新型肺炎の流行について(45)

 アメリカのジョー・バイデン大統領は26日、新型コロナウイルスの発生について改めて調査するよう情報当局に指示した。(略)

 バイデン氏はこの日発表した声明で、情報当局に対し、これまでの「倍の努力をして」90日以内に報告するよう求めた。

(2021/5/27 BBC NEWS JAPAN)

  バイデン大統領は就任後、新型ウイルスの起源について、「人間が感染動物と接触したからなのか、それとも研究施設の事故によって出現したのか」という点について報告書の提出を指示していたが、その報告書が今月提出され、それを受けて「追加報告」を指示したとのことだ。

 声明によると、「今日をもって、アメリカの情報当局は結束し、可能性は高いが明確な結論が出ていない2つのシナリオについて調べる」として、「倍の努力をして情報を収集、分析し、決定的な結論に近づき」、90日以内に報告するよう関係機関に求めたとのことだ。

 

 これに対して中国が反発している。

 アメリカのバイデン大統領が、新型コロナウイルスの発生源の再調査を情報機関に指示したことについて、中国外務省の趙立堅報道官は、27日の記者会見で「WHO=世界保健機関の調査チームが、研究所からの流出の可能性は極めて低いとする報告書を公表していて、これが権威ある科学的な結論だ。

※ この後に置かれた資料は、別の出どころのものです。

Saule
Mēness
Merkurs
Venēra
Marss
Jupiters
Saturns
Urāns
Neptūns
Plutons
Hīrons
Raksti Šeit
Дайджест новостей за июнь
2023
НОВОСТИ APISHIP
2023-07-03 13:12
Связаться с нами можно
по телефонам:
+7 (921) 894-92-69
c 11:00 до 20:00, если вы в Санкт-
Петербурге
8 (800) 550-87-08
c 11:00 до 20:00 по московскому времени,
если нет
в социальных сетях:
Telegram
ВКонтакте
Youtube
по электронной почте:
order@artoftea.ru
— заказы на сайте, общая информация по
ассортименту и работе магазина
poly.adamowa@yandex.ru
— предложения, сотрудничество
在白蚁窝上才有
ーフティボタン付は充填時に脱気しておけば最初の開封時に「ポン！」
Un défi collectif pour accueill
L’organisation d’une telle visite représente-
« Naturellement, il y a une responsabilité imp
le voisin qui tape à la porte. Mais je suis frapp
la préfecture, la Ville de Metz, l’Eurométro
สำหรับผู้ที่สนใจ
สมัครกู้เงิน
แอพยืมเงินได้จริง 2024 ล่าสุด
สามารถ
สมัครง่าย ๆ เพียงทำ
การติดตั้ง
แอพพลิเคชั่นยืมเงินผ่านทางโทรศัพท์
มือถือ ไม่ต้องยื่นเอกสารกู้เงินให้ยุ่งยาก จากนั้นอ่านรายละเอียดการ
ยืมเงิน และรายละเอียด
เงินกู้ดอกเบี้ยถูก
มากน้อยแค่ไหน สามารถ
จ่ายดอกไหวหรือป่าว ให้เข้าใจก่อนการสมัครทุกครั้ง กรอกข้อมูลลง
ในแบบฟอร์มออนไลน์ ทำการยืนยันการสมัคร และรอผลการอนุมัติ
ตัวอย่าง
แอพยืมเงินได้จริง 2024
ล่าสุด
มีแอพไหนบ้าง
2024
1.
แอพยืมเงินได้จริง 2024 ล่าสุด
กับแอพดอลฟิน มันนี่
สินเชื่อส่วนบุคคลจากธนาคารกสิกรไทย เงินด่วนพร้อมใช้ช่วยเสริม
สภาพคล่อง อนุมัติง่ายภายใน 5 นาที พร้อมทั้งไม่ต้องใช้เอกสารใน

アメリカは、事実を意に介さず、中国に汚名を着せ、責任をなすりつけている」と述べ、非難しました。

(2021/5/27 NHK NEWS WEB)

 

 バイデン大統領の声明は、「倍の努力」、「決定的な結論に近づき」、「90日以内に報告」と、かなり強い姿勢であることが伺われる。WHOは先に「研究所からの流出の可能性は極めて低い」との報告書を公表しているから、事を穏便に済ませようと考えるなら、あえて再調査をする必要はないはずだ。今回、再調査を行うということは、WHOの結論に納得していない、むしろ既にそれとは異なる結論の心証を掴んでいるのではないかと思える。今後、決定的な結論が得られた場合、その結論の内容によっては、重大な事態が生じることも予想される。中国の反発も、その結論を予想するかのようだ。今後の事態の推移が注目される。

 

 また、新型コロナウイルスの変異株についての情報も報道されている。

 ベトナムのロン保健相は29日、インド型の新型コロナウイルスの変異株に、英国型に含まれていた変異が加わった新たな変異株が確認されたと明らかにした。現地オンラインメディアのVNエクスプレスが伝えた。

 新種の変異株は複数の感染者の遺伝子解析から見つかった。ロン保健相は新たな変異株について、「これまでの変異株よりも空気中での感染力がはるかに強い」と説明している。

(2021/5/29 朝日新聞

 

 新型コロナウイルスは本当にやっかいな性質だ。人類は、これを克服することができるのだろうか。まさに、人類とウイルスの戦争だ。